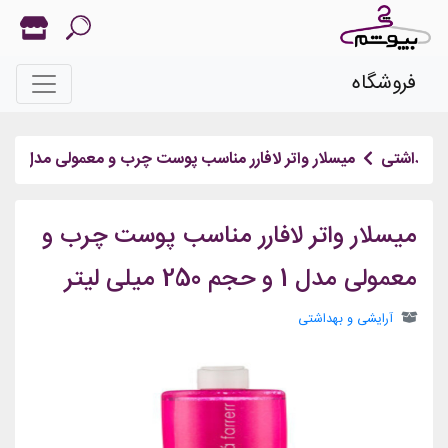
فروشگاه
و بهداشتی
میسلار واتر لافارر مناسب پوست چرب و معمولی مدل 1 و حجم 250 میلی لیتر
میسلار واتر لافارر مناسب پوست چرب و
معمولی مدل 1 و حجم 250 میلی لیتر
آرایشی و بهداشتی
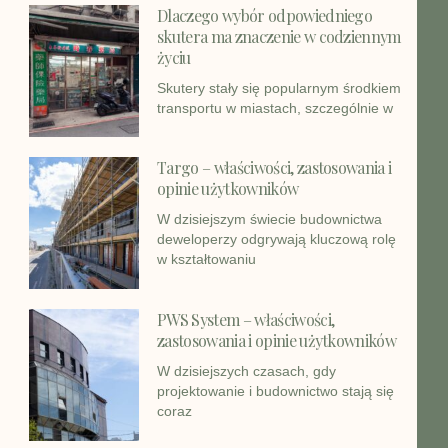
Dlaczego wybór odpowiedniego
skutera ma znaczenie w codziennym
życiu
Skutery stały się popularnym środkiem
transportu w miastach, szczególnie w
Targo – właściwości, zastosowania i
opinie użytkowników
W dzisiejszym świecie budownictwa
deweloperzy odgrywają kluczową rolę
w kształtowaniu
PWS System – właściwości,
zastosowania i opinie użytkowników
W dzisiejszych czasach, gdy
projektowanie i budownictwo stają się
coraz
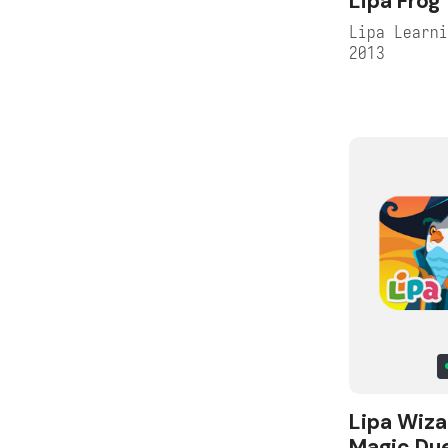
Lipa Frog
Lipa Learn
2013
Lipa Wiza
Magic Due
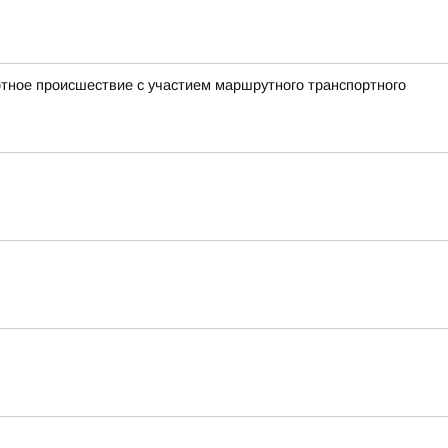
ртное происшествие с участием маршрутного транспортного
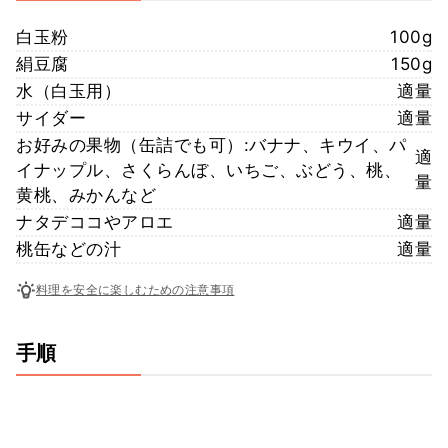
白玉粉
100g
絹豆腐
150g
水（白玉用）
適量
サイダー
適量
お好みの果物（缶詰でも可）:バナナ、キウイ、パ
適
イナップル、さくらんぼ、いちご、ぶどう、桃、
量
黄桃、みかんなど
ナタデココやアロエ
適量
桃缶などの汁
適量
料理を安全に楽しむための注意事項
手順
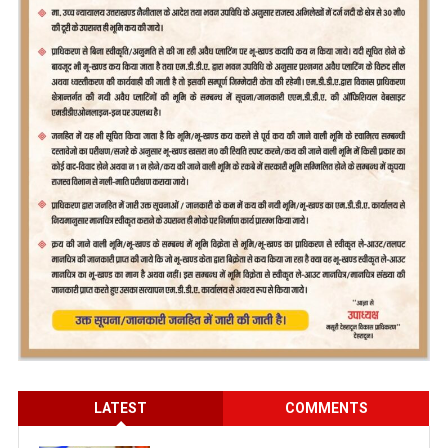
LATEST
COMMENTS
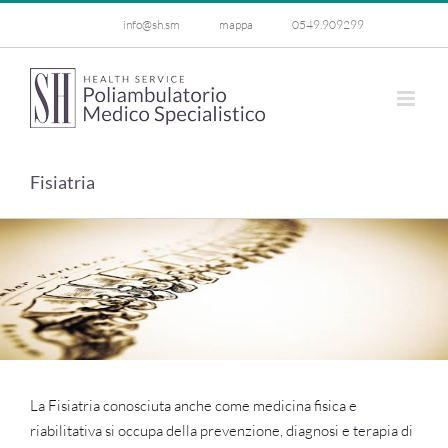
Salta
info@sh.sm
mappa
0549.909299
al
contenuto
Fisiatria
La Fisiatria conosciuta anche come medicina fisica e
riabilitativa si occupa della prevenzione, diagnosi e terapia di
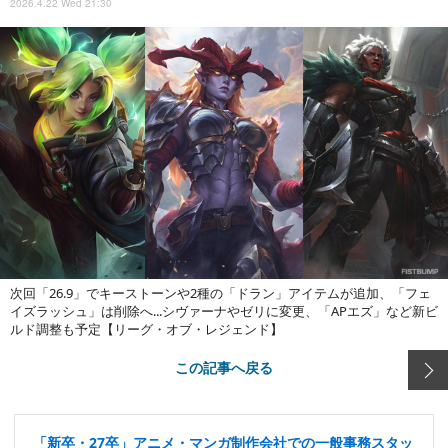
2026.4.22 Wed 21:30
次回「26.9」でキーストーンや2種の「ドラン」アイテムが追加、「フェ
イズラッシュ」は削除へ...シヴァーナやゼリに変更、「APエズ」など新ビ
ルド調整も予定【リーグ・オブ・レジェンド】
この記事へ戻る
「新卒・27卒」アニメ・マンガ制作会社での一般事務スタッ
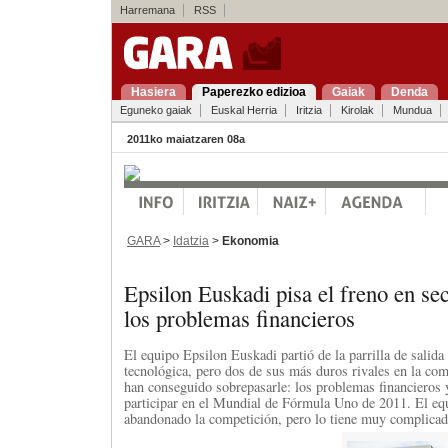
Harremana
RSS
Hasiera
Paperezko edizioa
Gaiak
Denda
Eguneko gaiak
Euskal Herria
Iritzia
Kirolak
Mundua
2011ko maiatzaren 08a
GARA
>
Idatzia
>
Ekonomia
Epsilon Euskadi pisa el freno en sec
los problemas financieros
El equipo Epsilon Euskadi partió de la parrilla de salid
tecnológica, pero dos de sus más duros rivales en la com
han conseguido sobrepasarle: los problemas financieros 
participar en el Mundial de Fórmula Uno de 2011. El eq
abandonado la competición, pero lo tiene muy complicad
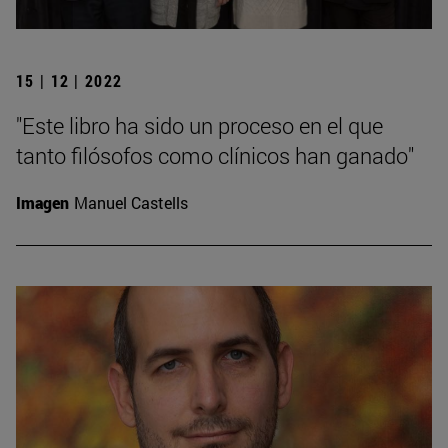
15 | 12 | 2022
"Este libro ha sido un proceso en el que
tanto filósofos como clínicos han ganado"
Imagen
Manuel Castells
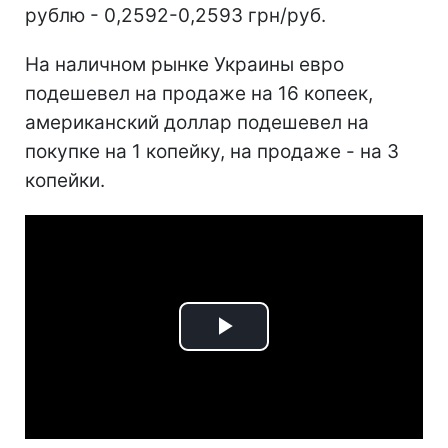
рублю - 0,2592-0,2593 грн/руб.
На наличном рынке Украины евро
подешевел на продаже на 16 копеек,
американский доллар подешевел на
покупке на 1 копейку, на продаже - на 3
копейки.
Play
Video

------------------------------------------------------------

* _WHAT TO WORK ON_
Bring together all lines in the records where the word "zastosowania" is found.

* _TASK RESULT_
Targo – właściwości, zastosowania i
zastosowania i opinie użytkowników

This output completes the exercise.